Gather each line of the entries below that includes "Collect".

> DATA IN THIS EXERCISE:
****

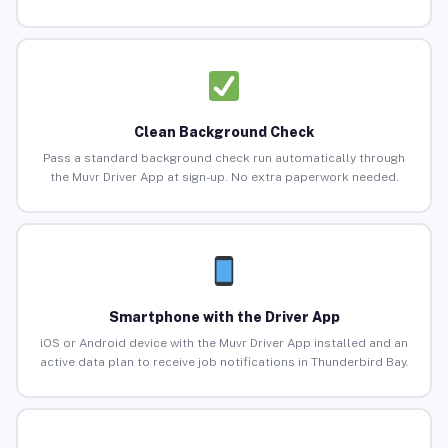
Clean Background Check
Pass a standard background check run automatically through
the Muvr Driver App at sign-up. No extra paperwork needed.
Smartphone with the Driver App
iOS or Android device with the Muvr Driver App installed and an
active data plan to receive job notifications in Thunderbird Bay.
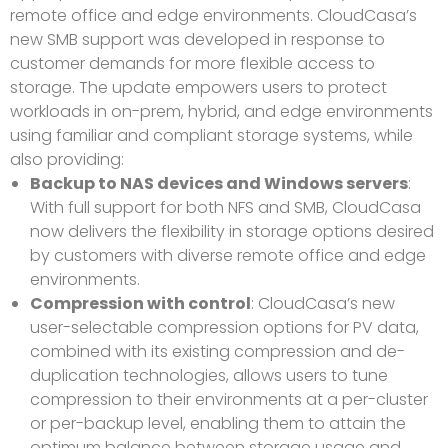
remote office and edge environments. CloudCasa’s
new SMB support was developed in response to
customer demands for more flexible access to
storage. The update empowers users to protect
workloads in on-prem, hybrid, and edge environments
using familiar and compliant storage systems, while
also providing:
Backup to NAS devices and Windows servers
:
With full support for both NFS and SMB, CloudCasa
now delivers the flexibility in storage options desired
by customers with diverse remote office and edge
environments.
Compression with control
: CloudCasa’s new
user-selectable compression options for PV data,
combined with its existing compression and de-
duplication technologies, allows users to tune
compression to their environments at a per-cluster
or per-backup level, enabling them to attain the
optimum balance between storage usage and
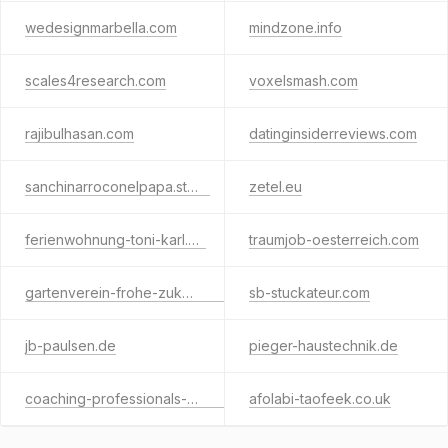
wedesignmarbella.com
mindzone.info
scales4research.com
voxelsmash.com
rajibulhasan.com
datinginsiderreviews.com
sanchinarroconelpapa.store
zetel.eu
ferienwohnung-toni-karl.de
traumjob-oesterreich.com
gartenverein-frohe-zukunft.de
sb-stuckateur.com
jb-paulsen.de
pieger-haustechnik.de
coaching-professionals-berlin.de
afolabi-taofeek.co.uk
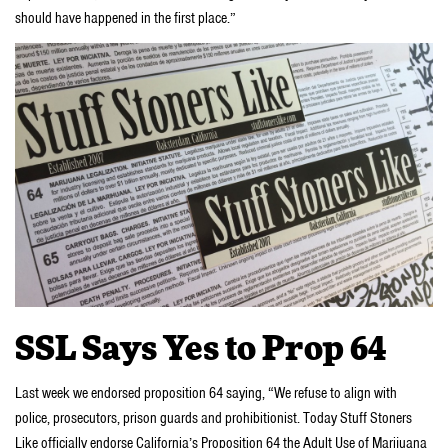
should have happened in the first place.”
SSL Says Yes to Prop 64
Last week we endorsed proposition 64 saying, “We refuse to align with
police, prosecutors, prison guards and prohibitionist. Today Stuff Stoners
Like officially endorse California’s Proposition 64 the Adult Use of Marijuana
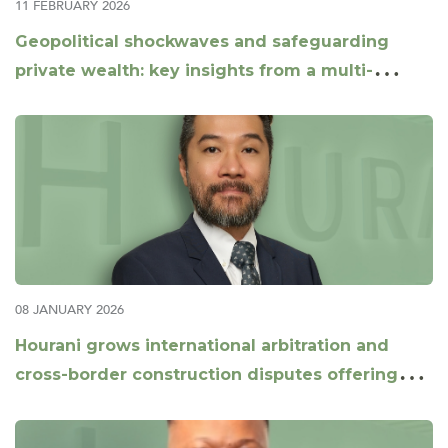
11 FEBRUARY 2026
Geopolitical shockwaves and safeguarding
private wealth: key insights from a multi-
jurisdictional panel
08 JANUARY 2026
Hourani grows international arbitration and
cross-border construction disputes offering
with appointment of Daniel Xu as Partner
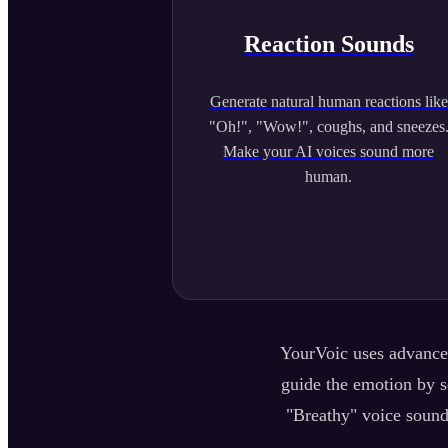
Reaction Sounds
Generate natural human reactions like
"Oh!", "Wow!", coughs, and sneezes
Make your AI voices sound more
human.
YourVoic uses advanced
guide the emotion by se
"Breathy" voice sound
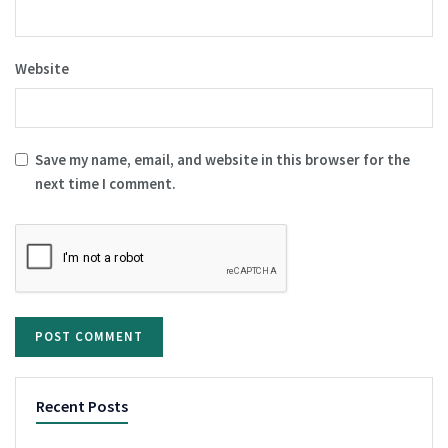
Website
Save my name, email, and website in this browser for the
next time I comment.
Recent Posts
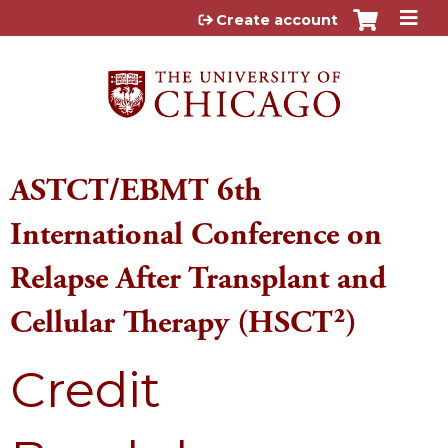
Jump to content
Create account
ASTCT/EBMT 6th
International Conference on
Relapse After Transplant and
Cellular Therapy (HSCT²)
Credit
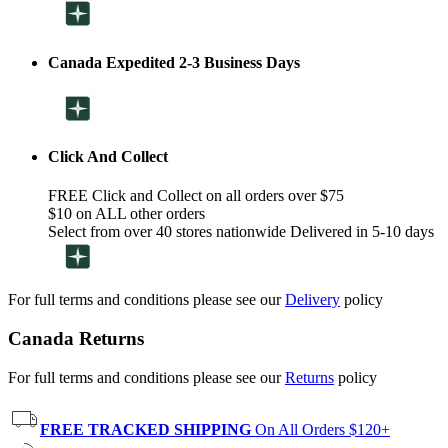
Canada Expedited 2-3 Business Days
Click And Collect
FREE Click and Collect on all orders over $75
$10 on ALL other orders
Select from over 40 stores nationwide Delivered in 5-10 days
For full terms and conditions please see our
Delivery
policy
Canada Returns
For full terms and conditions please see our
Returns
policy
FREE TRACKED SHIPPING
On All Orders $120+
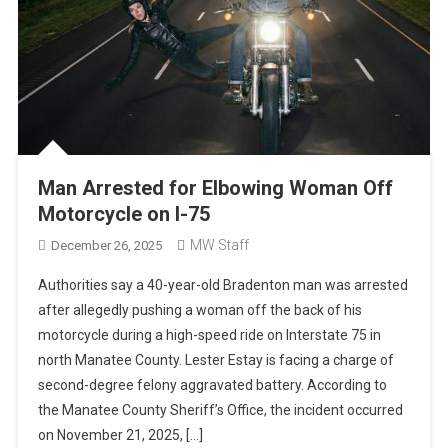
Man Arrested for Elbowing Woman Off
Motorcycle on I-75
MW Staff
December 26, 2025
Authorities say a 40-year-old Bradenton man was arrested
after allegedly pushing a woman off the back of his
motorcycle during a high-speed ride on Interstate 75 in
north Manatee County. Lester Estay is facing a charge of
second-degree felony aggravated battery. According to
the Manatee County Sheriff’s Office, the incident occurred
on November 21, 2025, […]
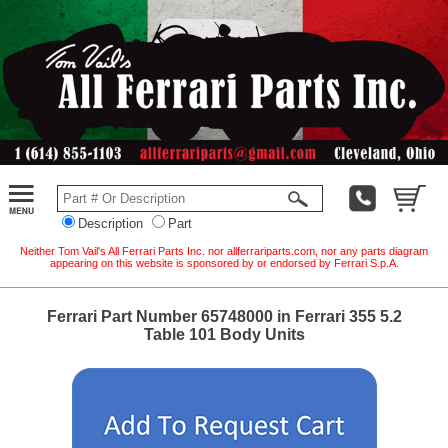
Description
Part
Neither Tom Vail's All Ferrari Parts Inc. nor allferrariparts.com, nor any parts diagram
appearing on this website is sponsored by or endorsed by Ferrari S.p.A.
Ferrari Part Number 65748000 in Ferrari 355 5.2
Table 101 Body Units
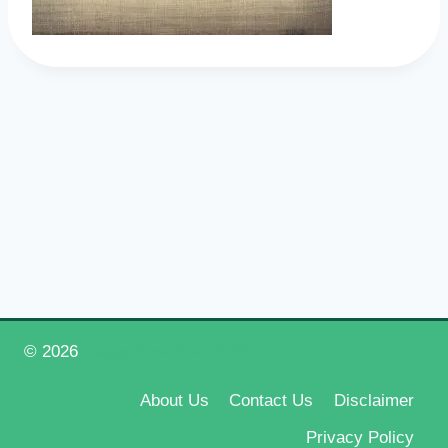
© 2026
Happy New Year 2026
About Us
Contact Us
Disclaimer
Privacy Policy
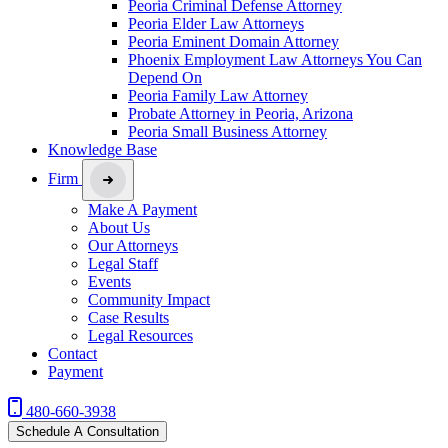
Peoria Criminal Defense Attorney
Peoria Elder Law Attorneys
Peoria Eminent Domain Attorney
Phoenix Employment Law Attorneys You Can
Depend On
Peoria Family Law Attorney
Probate Attorney in Peoria, Arizona
Peoria Small Business Attorney
Knowledge Base
Firm
Make A Payment
About Us
Our Attorneys
Legal Staff
Events
Community Impact
Case Results
Legal Resources
Contact
Payment
480-660-3938
Schedule A Consultation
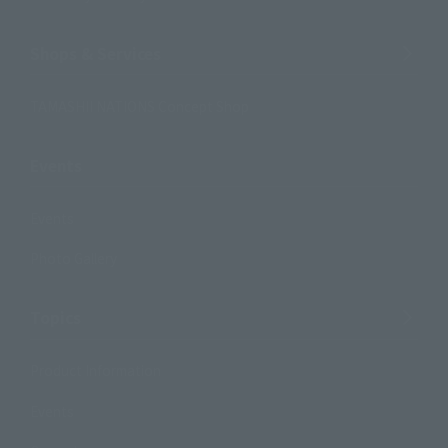
Shops & Services
TAMASHII NATIONS Concept Shop
Events
Events
Photo Gallery
Topics
Product Information
Events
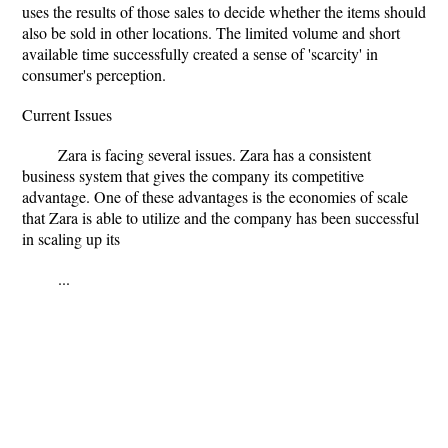
uses the results of those sales to decide whether the items should
also be sold in other locations. The limited volume and short
available time successfully created a sense of 'scarcity' in
consumer's perception.
Current Issues
Zara is facing several issues. Zara has a consistent
business system that gives the company its competitive
advantage. One of these advantages is the economies of scale
that Zara is able to utilize and the company has been successful
in scaling up its
...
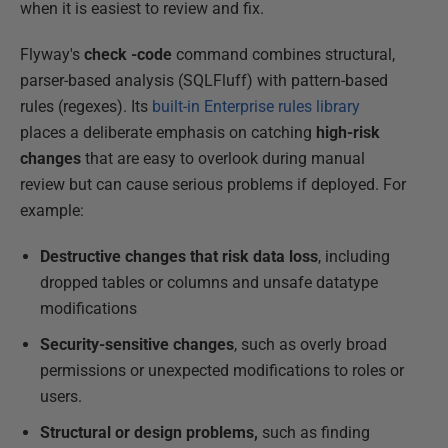
when it is easiest to review and fix.
Flyway's
check -code
command combines structural,
parser-based analysis (SQLFluff) with pattern-based
rules (regexes). Its
built-in Enterprise rules library
places a deliberate emphasis on catching
high-risk
changes
that are easy to overlook during manual
review but can cause serious problems if deployed. For
example:
Destructive changes that risk data loss
, including
dropped tables or columns and unsafe datatype
modifications
Security-sensitive changes
, such as overly broad
permissions or unexpected modifications to roles or
users.
Structural or design problems,
such as finding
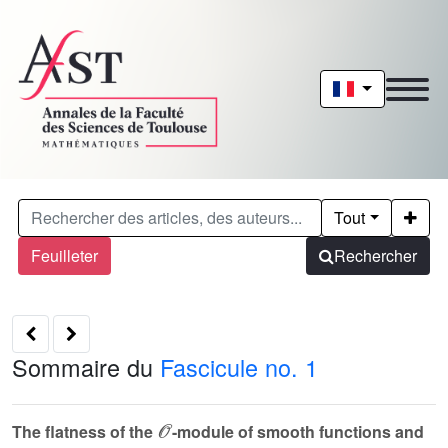
Tout
Feuilleter
Rechercher
Sommaire du
Fascicule no. 1
𝒪
The flatness of the
-module of smooth functions and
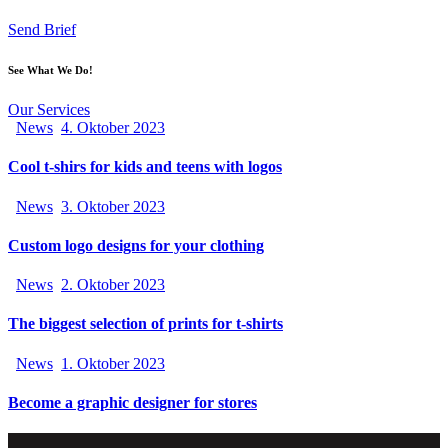
Send Brief
See What We Do!
Our Services
News
4. Oktober 2023
Cool t-shirs for kids and teens with logos
News
3. Oktober 2023
Custom logo designs for your clothing
News
2. Oktober 2023
The biggest selection of prints for t-shirts
News
1. Oktober 2023
Become a graphic designer for stores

****

> RESPONSE:
Click And Collect
FREE Click and Collect on all orders over $75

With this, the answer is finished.